INPUT DATA: Begin

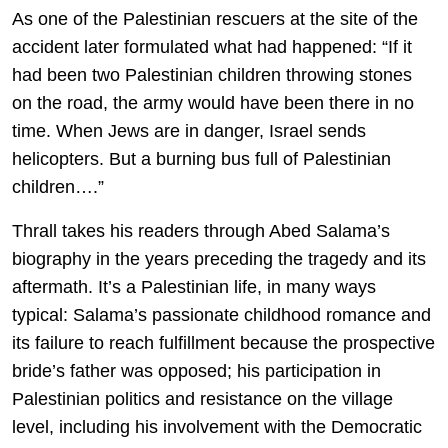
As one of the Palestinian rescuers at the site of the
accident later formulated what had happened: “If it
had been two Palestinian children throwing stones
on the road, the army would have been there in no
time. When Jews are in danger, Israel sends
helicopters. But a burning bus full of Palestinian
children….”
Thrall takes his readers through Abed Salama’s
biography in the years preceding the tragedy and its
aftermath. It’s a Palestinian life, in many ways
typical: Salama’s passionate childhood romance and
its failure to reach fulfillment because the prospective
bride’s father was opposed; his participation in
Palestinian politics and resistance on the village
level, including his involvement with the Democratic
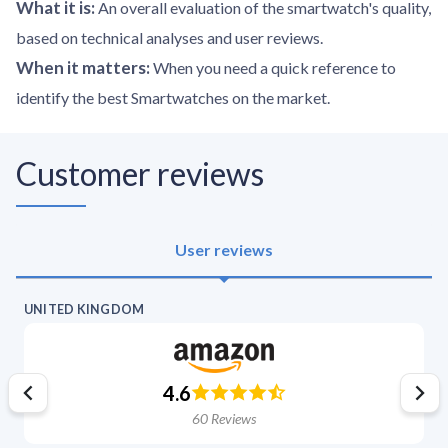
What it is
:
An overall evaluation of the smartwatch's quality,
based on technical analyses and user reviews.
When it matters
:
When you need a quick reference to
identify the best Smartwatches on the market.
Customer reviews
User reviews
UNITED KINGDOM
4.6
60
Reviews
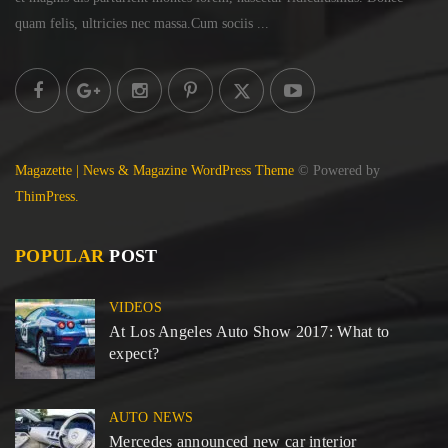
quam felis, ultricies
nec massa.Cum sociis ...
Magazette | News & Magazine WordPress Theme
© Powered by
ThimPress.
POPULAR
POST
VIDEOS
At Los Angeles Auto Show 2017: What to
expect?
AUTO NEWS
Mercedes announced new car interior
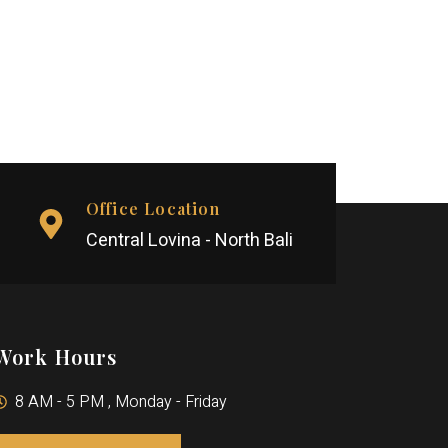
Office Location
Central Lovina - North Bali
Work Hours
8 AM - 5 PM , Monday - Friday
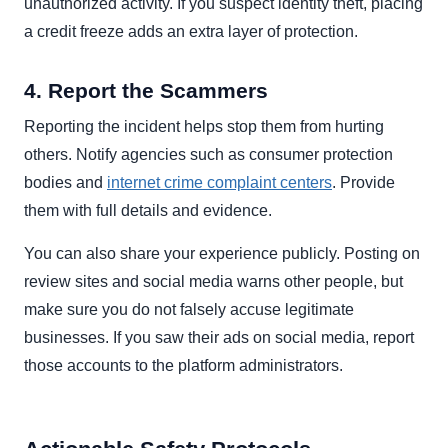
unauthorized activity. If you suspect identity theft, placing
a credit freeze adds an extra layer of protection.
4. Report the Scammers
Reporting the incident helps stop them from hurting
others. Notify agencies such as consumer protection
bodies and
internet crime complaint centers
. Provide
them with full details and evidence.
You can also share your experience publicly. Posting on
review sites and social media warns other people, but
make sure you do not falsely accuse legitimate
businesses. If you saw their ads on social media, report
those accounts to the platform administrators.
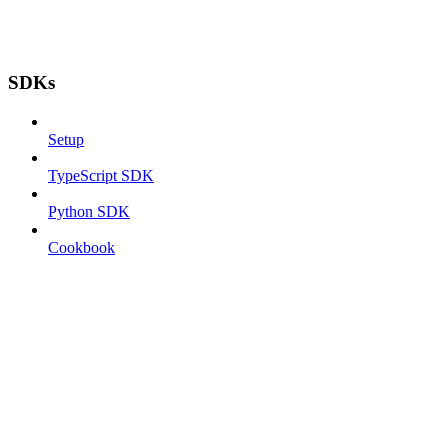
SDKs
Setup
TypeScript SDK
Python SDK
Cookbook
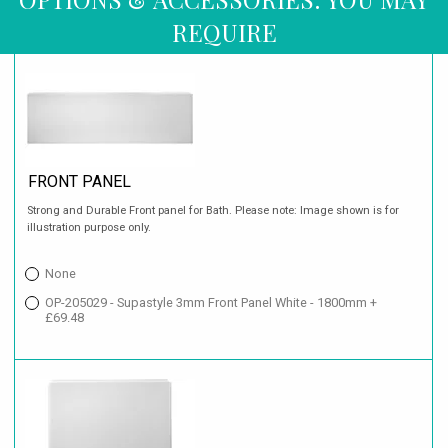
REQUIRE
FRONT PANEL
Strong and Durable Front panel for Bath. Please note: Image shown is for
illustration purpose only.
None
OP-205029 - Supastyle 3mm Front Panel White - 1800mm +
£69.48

INPUT DATA: End

Only the lines from the start of the records above through the line containing "When you need a quick reference to" should be returned, exactly and with both ends, please; the pictures stay out.

As one of the Palestinian rescuers at the site of the
accident later formulated what had happened: “If it
had been two Palestinian children throwing stones
on the road, the army would have been there in no
time. When Jews are in danger, Israel sends
helicopters. But a burning bus full of Palestinian
children….”
Thrall takes his readers through Abed Salama’s
biography in the years preceding the tragedy and its
aftermath. It’s a Palestinian life, in many ways
typical: Salama’s passionate childhood romance and
its failure to reach fulfillment because the prospective
bride’s father was opposed; his participation in
Palestinian politics and resistance on the village
level, including his involvement with the Democratic
What it is
:
An overall evaluation of the smartwatch's quality,
based on technical analyses and user reviews.
When it matters
:
When you need a quick reference to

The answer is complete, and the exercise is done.